-- Stored data --
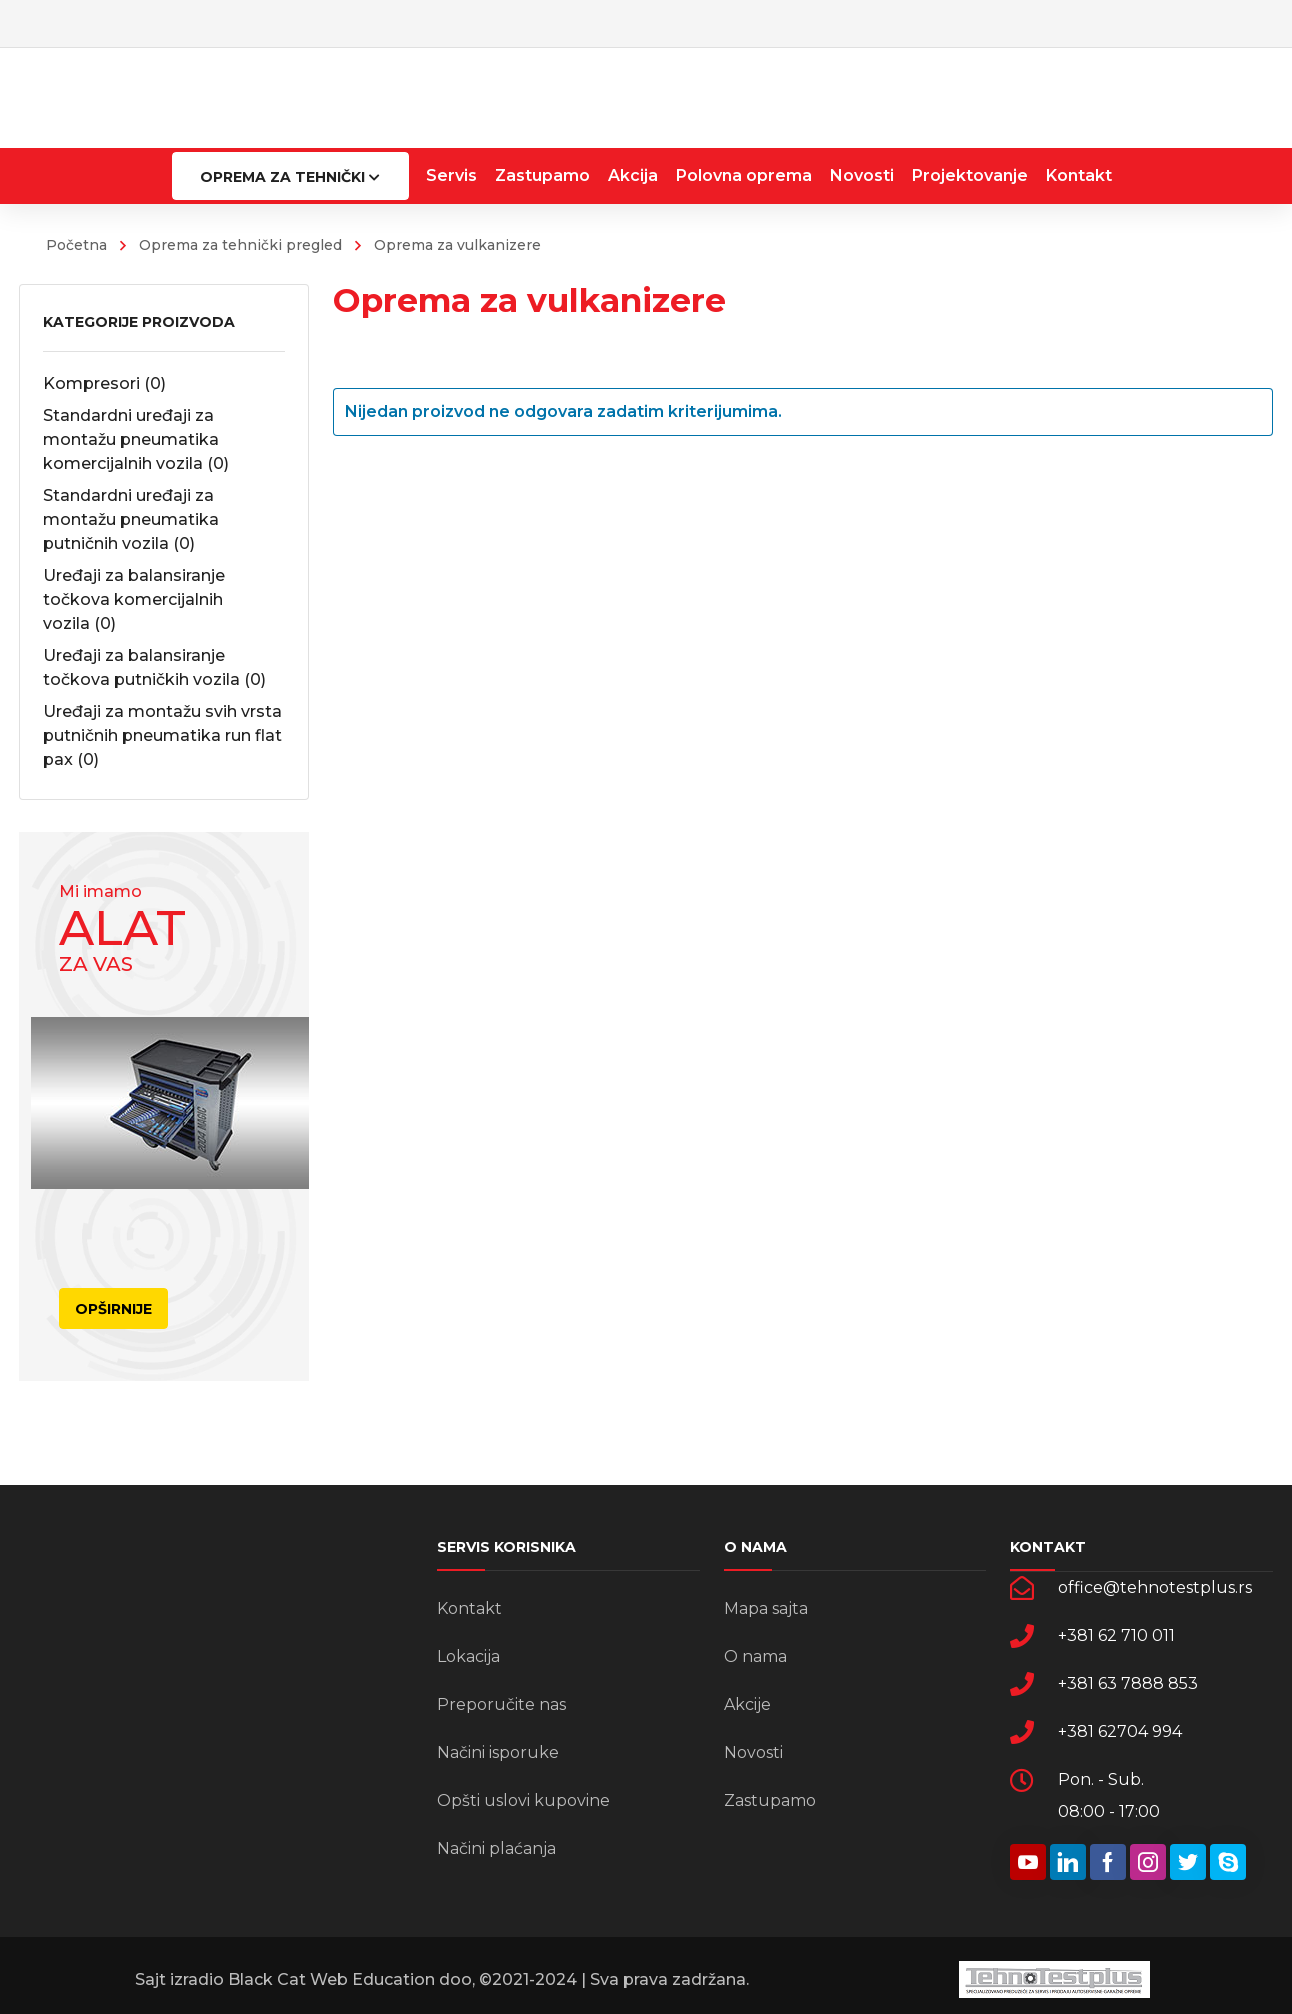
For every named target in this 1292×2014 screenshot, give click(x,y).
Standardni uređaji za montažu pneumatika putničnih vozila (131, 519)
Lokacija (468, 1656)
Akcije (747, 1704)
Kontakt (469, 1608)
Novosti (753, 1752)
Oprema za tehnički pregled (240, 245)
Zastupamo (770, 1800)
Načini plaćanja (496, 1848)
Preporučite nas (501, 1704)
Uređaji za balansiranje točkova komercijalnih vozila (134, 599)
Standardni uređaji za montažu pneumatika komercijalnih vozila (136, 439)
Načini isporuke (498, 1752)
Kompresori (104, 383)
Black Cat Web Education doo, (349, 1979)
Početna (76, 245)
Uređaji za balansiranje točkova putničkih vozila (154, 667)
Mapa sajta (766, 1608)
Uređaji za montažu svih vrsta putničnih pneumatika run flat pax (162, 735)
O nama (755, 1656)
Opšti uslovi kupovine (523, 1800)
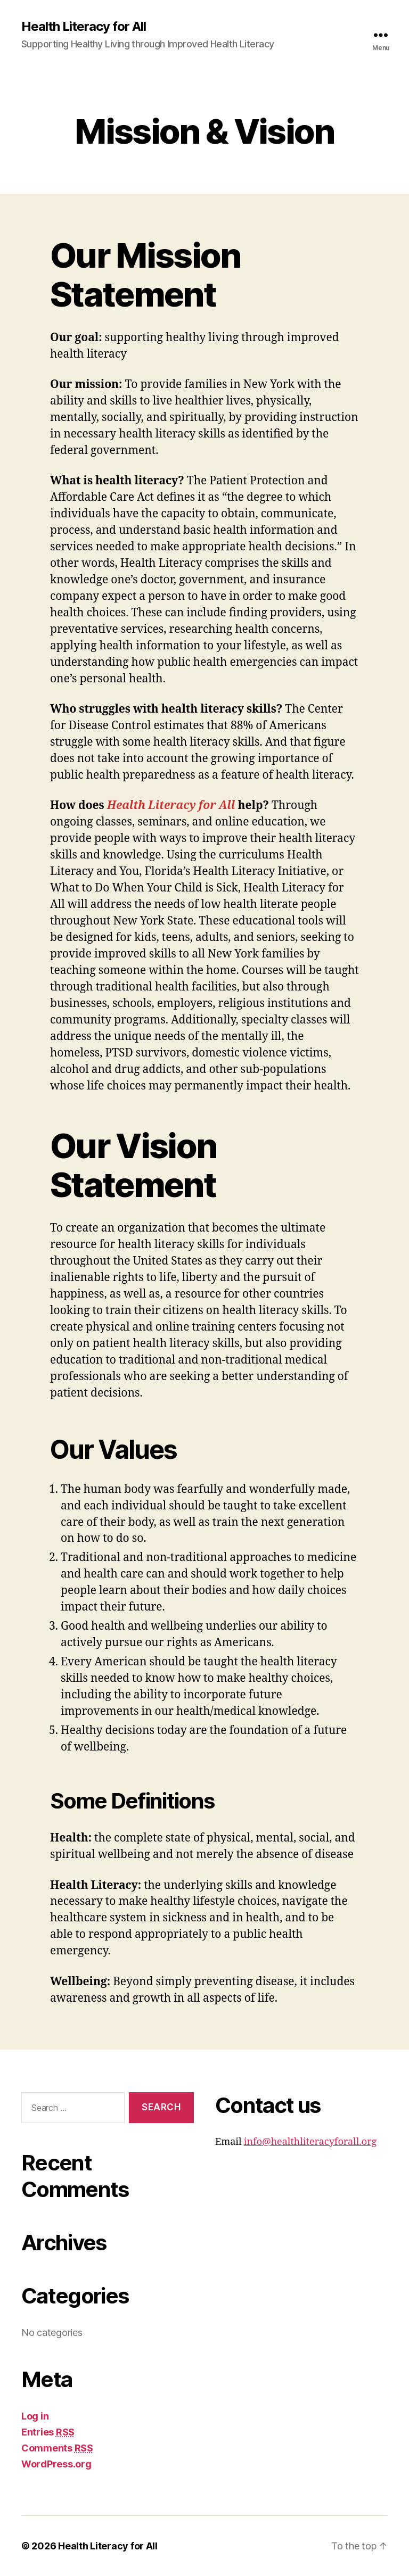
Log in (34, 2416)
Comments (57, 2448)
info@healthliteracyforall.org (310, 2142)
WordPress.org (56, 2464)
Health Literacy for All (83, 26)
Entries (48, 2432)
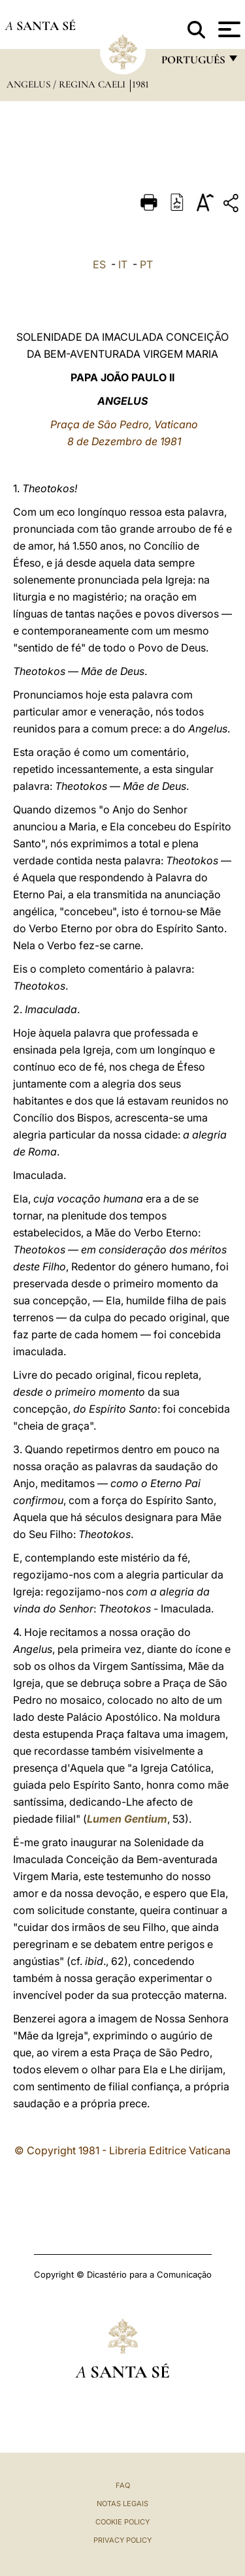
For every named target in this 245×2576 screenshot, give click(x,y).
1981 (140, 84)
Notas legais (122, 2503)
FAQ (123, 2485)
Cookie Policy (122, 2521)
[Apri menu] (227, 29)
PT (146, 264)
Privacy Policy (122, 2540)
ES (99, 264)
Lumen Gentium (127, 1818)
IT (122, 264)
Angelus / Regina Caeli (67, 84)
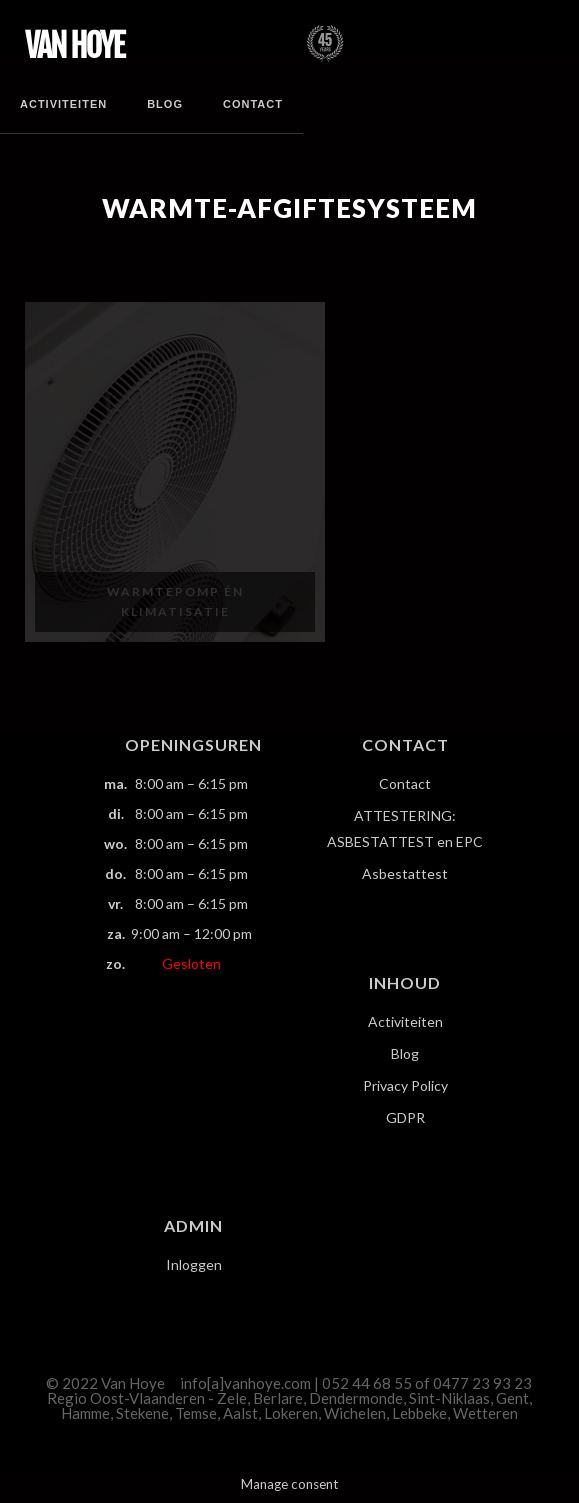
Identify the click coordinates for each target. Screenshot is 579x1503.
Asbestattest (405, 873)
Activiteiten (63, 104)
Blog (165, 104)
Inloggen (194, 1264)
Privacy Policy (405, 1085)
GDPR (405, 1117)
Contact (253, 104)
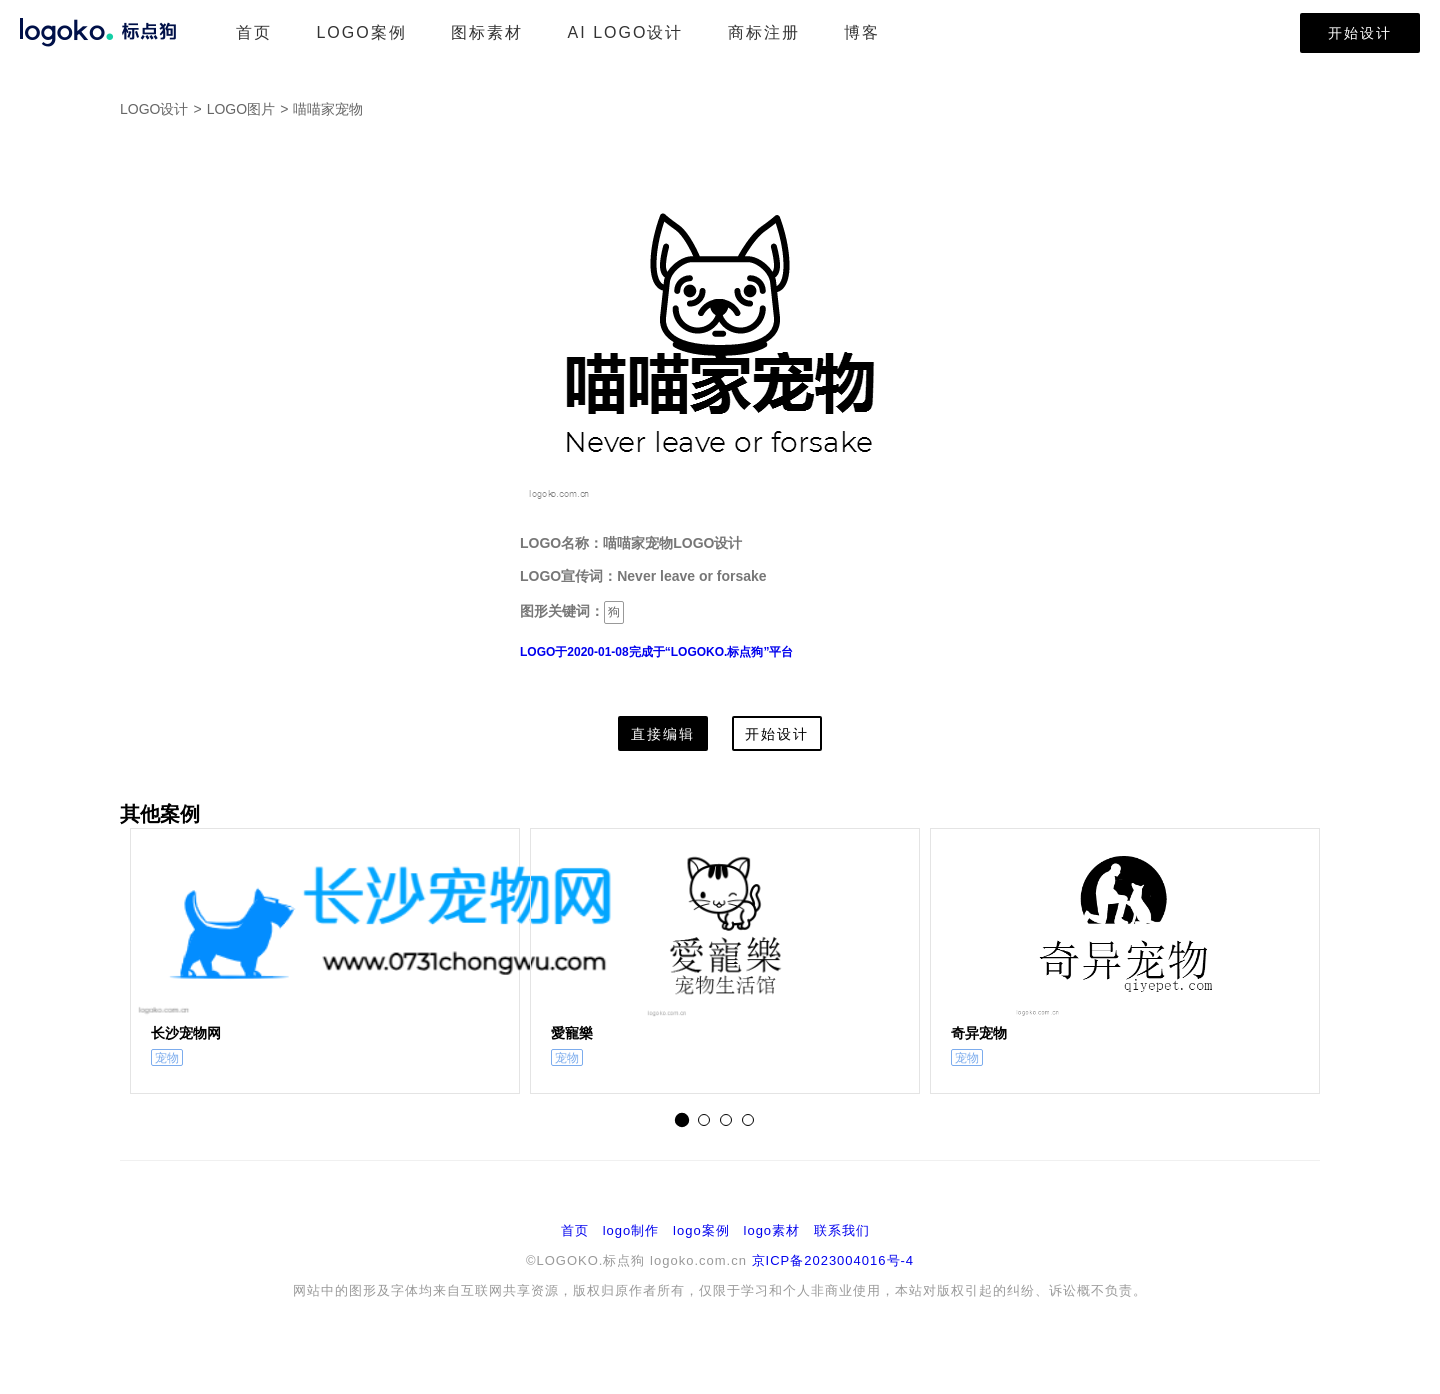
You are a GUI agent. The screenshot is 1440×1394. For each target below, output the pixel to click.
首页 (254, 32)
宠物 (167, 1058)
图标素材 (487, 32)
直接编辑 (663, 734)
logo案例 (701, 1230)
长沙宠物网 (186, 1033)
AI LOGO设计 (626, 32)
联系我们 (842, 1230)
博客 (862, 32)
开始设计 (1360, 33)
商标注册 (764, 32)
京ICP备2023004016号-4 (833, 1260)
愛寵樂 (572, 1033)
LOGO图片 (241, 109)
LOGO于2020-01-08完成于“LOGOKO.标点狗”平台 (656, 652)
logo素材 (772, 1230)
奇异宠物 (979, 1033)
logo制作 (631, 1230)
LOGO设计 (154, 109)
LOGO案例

-- Task goal --
Please reproduce the entries above exactly, from their first line to the line holding "Uređaji za montažu svih" inclusive, and nothing else; the pictures stay out.

-- Reply --
For every named target in this 1292×2014 screenshot, give click(x,y).
Standardni uređaji za montažu pneumatika putničnih vozila (131, 519)
Lokacija (468, 1656)
Akcije (747, 1704)
Kontakt (469, 1608)
Novosti (753, 1752)
Oprema za tehnički pregled (240, 245)
Zastupamo (770, 1800)
Načini plaćanja (496, 1848)
Preporučite nas (501, 1704)
Uređaji za balansiranje točkova komercijalnih vozila (134, 599)
Standardni uređaji za montažu pneumatika komercijalnih vozila (136, 439)
Načini isporuke (498, 1752)
Kompresori (104, 383)
Black Cat Web Education doo, (349, 1979)
Početna (76, 245)
Uređaji za balansiranje točkova putničkih vozila (154, 667)
Mapa sajta (766, 1608)
Uređaji za montažu svih vrsta putničnih pneumatika run flat pax (162, 735)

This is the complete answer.